26% of us live with disabilities. Do you?
Let’s start with the numbers. According to the Centers for Disease Control, 26 percent of us live with one or more disabilities, the most common being mobility impairments. Nearly 14 percent of us are unable or would have great difficulty walking any distance or climbing steps. That’s over 46 million Americans. The United States, and the entire world for that matter, is experiencing an unprecedented demographic shift. We’re aging dramatically and in a few short years, the old will outnumber the young. Baby boomers will all be over 65 and will outnumber those eighteen and under. The good news is that we’re healthier and will live longer than the generations before us. But that’s a double-edged sword — longevity doesn’t mean we’ll remain nimble and able-bodied. As our population ages, the number of us with mobility impairments will escalate and have profound implications for our communities.
No place like home
The social issues of living with a disability are obvious but that never keeps me from talking about them. Most of us don’t want age or impairments to force us out of our homes. Most people would prefer not to move into a senior living facility, but staying at home can lead to social isolation, loneliness and depression. Physical impairments can make it challenging to venture out; many people decide that it’s safer to stay home. That’s the easy course to take and it becomes a hard habit to break. I speak from experience as I’ve used a walker, and now I use a wheelchair.
But if you go…
Moving to a senior living facility can lead to age-based segregation and a loss of autonomy.

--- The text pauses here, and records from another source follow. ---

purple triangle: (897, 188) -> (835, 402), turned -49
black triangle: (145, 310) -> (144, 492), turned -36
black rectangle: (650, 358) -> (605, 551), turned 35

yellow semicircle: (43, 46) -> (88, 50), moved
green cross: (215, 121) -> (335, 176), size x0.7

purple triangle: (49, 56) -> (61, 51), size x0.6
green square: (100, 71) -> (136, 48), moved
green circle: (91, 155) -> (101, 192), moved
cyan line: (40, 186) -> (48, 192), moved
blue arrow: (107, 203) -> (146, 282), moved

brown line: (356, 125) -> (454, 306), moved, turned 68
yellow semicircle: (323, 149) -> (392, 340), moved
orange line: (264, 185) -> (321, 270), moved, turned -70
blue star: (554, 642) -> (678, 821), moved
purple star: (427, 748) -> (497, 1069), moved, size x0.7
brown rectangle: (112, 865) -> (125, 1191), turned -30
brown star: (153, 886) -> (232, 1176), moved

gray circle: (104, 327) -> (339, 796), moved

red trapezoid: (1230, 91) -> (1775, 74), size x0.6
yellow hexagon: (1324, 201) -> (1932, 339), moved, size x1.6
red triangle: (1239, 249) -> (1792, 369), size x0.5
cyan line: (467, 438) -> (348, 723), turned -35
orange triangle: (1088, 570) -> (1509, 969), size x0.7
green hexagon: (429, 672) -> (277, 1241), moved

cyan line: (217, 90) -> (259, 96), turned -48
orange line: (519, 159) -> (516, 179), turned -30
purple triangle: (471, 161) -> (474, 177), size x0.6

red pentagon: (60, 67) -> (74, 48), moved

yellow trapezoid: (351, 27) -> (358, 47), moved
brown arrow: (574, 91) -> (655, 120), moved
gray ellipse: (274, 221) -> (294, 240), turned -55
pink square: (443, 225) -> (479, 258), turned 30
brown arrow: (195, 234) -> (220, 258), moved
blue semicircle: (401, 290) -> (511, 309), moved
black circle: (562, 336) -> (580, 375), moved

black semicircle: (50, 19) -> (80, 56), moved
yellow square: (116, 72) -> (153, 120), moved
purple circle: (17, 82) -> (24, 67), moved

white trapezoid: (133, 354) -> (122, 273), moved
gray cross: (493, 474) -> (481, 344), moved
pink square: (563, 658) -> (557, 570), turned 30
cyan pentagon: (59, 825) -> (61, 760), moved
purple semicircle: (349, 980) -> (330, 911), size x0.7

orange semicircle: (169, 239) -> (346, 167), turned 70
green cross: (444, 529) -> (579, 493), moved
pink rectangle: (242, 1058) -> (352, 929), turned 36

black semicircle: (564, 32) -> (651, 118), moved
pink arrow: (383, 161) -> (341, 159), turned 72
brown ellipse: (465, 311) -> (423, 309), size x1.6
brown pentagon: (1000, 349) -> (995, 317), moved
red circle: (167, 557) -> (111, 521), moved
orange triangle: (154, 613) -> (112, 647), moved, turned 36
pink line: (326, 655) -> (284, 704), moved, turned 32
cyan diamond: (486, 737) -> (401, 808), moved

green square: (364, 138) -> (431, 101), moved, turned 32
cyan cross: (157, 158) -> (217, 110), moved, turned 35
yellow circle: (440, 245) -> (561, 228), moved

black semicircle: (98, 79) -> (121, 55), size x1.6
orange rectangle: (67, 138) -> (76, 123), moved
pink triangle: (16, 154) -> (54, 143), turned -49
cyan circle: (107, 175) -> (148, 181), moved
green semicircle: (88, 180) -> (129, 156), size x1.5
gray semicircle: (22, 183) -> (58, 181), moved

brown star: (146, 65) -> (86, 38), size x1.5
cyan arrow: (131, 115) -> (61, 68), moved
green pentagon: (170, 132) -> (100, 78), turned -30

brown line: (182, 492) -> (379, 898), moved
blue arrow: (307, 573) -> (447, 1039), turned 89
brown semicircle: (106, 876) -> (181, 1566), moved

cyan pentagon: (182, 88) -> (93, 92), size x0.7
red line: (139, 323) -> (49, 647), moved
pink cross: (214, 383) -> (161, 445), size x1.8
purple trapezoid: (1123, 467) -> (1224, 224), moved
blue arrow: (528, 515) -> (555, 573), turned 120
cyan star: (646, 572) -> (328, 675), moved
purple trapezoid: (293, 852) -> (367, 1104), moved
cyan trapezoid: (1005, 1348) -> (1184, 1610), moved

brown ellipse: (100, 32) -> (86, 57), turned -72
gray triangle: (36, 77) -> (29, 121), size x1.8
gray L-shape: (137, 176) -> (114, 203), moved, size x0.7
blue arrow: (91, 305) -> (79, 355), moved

For me, my home is my identity. It’s mine and it’s where I feel a sense of belonging. It’s filled with my memories and my history. All of that is painful to relinquish. Senior living facilities offer safety, socialization and peace of mind. Many provide everything anyone could need without ever having to leave, and that’s another double-edged sword. Never having to set foot in the surrounding community is not necessarily good for the individual and it certainly isn’t good for the community, which could benefit from the demographic diversity and the economic impact.
Follow the money
Speaking of the economic impact, let’s look at who has money. Adults over 50 own more than three-fourths of the nation’s financial wealth, have incomes 26 percent higher than the national average and spend more than one trillion dollars each year on goods and services. If seniors don’t feel welcome and invited to participate in their neighborhoods, the local communities will suffer financial repercussions from the loss of this essential consumer group. Extrapolated out over a decade, the economic impact will be huge.
Besides the somewhat obvious social, emotional and physical benefits for the person aging and/or living with impairments, communities benefit from diversity. Studies have shown that children who have participated in multigenerational daycare programs have much more favorable opinions of older adults. The same is true for children who are exposed to people with any type of disability. Young people who grow up aware of people’s differences and different abilities are more likely to be accepting of age differences and behaviors as adults. Diversity — when differences including race, ethnicity, religion, gender, economic, age and ability are all represented — makes our communities richer.